One of the big hurdles is over whether the state should embrace what is known as the science of reading, which refers to research on how the brain learns how to read. In response to a question from moderator Fensterwald on what is irrefutable about that research, Goldenberg said there was no doubt about how children need to be taught how to read.

“We have research on what to do when kids are having difficulty getting traction in beginning reading, whether they’re in Spanish reading programs or in English reading programs as English language learners,” said Goldenberg. “We know that there’s a reason they’re called foundational literacy skills. Because if you don’t have these skills, it is extremely difficult, if not impossible, to become literate.”

While she agreed on many broad themes, Hernandez pointed out that children have differing needs. 

“Of course, you know, science is never settled,” said Hernandez. “What works for one student may not work for another.”

As the president of the state’s largest teachers union, Goldberg, for his part, noted that any approach that does not center the expertise of teachers is likely to be a non-starter.
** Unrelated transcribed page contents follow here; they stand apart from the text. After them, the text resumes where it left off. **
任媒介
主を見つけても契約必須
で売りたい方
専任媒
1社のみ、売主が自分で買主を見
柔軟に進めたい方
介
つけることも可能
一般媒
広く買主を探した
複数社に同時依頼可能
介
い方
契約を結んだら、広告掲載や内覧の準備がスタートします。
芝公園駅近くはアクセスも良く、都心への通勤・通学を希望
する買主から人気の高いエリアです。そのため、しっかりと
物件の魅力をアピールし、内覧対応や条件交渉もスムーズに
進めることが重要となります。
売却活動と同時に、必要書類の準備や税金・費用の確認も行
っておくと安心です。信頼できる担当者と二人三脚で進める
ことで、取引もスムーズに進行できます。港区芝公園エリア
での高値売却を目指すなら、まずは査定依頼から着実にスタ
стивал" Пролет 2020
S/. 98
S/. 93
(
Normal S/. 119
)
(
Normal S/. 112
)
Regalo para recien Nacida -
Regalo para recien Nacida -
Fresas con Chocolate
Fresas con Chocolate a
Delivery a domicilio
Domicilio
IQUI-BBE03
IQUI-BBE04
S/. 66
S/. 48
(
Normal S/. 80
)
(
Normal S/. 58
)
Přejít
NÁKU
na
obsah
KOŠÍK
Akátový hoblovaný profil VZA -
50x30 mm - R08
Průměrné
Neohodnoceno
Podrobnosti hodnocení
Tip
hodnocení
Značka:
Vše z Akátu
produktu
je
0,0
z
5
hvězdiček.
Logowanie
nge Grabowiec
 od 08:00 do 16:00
Teachers must have a seat at the table, he argued.

“We have had decades of disinvestment in public education,” said Goldberg. “So when we hear educators, when our voice is constantly not listened to … when educators do not feel like their agency is respected, like the fact that we are educating many kids with diverse language needs, all kinds of issues, not the flavor of the month … it has to have deep engagement at the very base level to get educators to buy in.” 

He is also concerned that the voices of students of color will be overlooked in the debate.
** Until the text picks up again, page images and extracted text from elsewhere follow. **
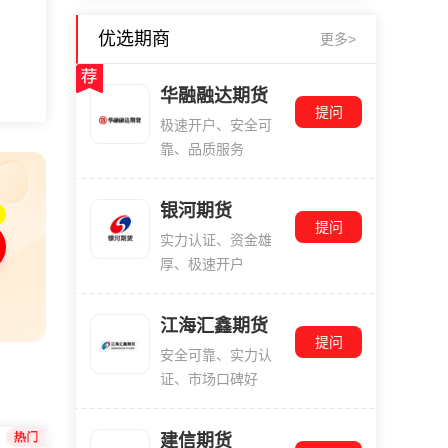
优选期商
更多>
华融融达期货
提问
极速开户、安全可
靠、品质服务
银河期货
提问
实力认证、资金雄
厚、极速开户
江海汇鑫期货
提问
安全可靠、实力认
证、市场口碑好
建信期货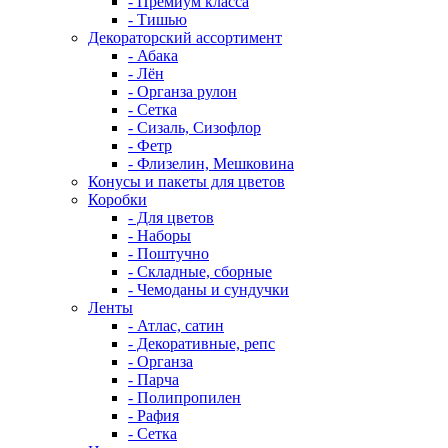
- Премиум класса
- Тишью
Декораторский ассортимент
- Абака
- Лён
- Органза рулон
- Сетка
- Сизаль, Сизофлор
- Фетр
- Флизелин, Мешковина
Конусы и пакеты для цветов
Коробки
- Для цветов
- Наборы
- Поштучно
- Складные, сборные
- Чемоданы и сундучки
Ленты
- Атлас, сатин
- Декоративные, репс
- Органза
- Парча
- Полипропилен
- Рафия
- Сетка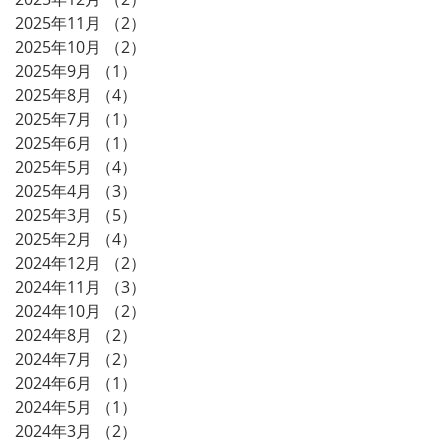
2025年11月
（2）
2件の記事
2025年10月
（2）
2件の記事
2025年9月
（1）
1件の記事
2025年8月
（4）
4件の記事
2025年7月
（1）
1件の記事
2025年6月
（1）
1件の記事
2025年5月
（4）
4件の記事
2025年4月
（3）
3件の記事
2025年3月
（5）
5件の記事
2025年2月
（4）
4件の記事
2024年12月
（2）
2件の記事
2024年11月
（3）
3件の記事
2024年10月
（2）
2件の記事
2024年8月
（2）
2件の記事
2024年7月
（2）
2件の記事
2024年6月
（1）
1件の記事
2024年5月
（1）
1件の記事
2024年3月
（2）
2件の記事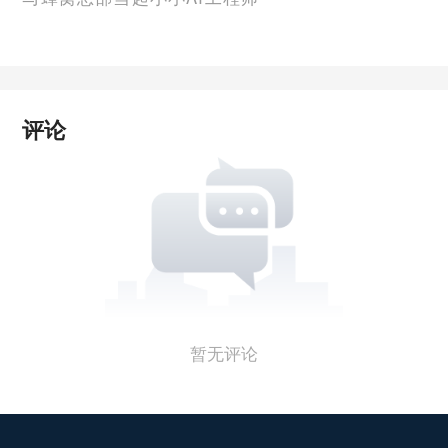
评论
暂无评论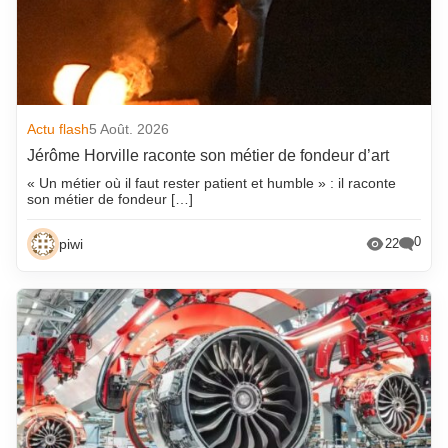
Actu flash
5 Août. 2026
Jérôme Horville raconte son métier de fondeur d’art
« Un métier où il faut rester patient et humble » : il raconte
son métier de fondeur […]
0
piwi
22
“As a bilingual educator, how it comes across is that bilingual students, students of color in particular, their needs are always being pushed into silence,” said Goldberg.  “And so I hear what you’re saying, but if these programs have any legitimacy, they must put the needs of the most vulnerable people at the center.”  

Megan Potente, co-state director of Decoding Dyslexia CA, an advocacy group, suggested that a statewide literacy initiative could be more akin to guardrails than a mandate. Certainly, many other states, including those with substantial bilingual populations, from Florida and Mississippi to Tennessee, have already launched comprehensive state policy reforms to change the way reading is taught, with impressive results. 

“It’s not about one-size-fits-all because, just like in other states, there would be many choices of reading professional development and instructional programs,” said Potente. “And the choices would be vetted by state experts to ensure that they provide what California kids need to learn.”

She argues that it’s actually the most vulnerable kids who may have the most to gain from a comprehensive literacy plan. Her organization fought long and hard for dyslexia screening legislation, for example, that only recently passed.

“It took eight years and four bills to make it happen. We are in this for the long haul because we know that matters,” said Potente, a veteran teacher and the mother of a dyslexic child.  “We talk about structured literacy a lot. … It really needs to be the standard of care. Non-negotiable. Why is it not? That’s really what sticks with me. Why is it so hard to find access to evidence-based instruction that works for all kids? Why?”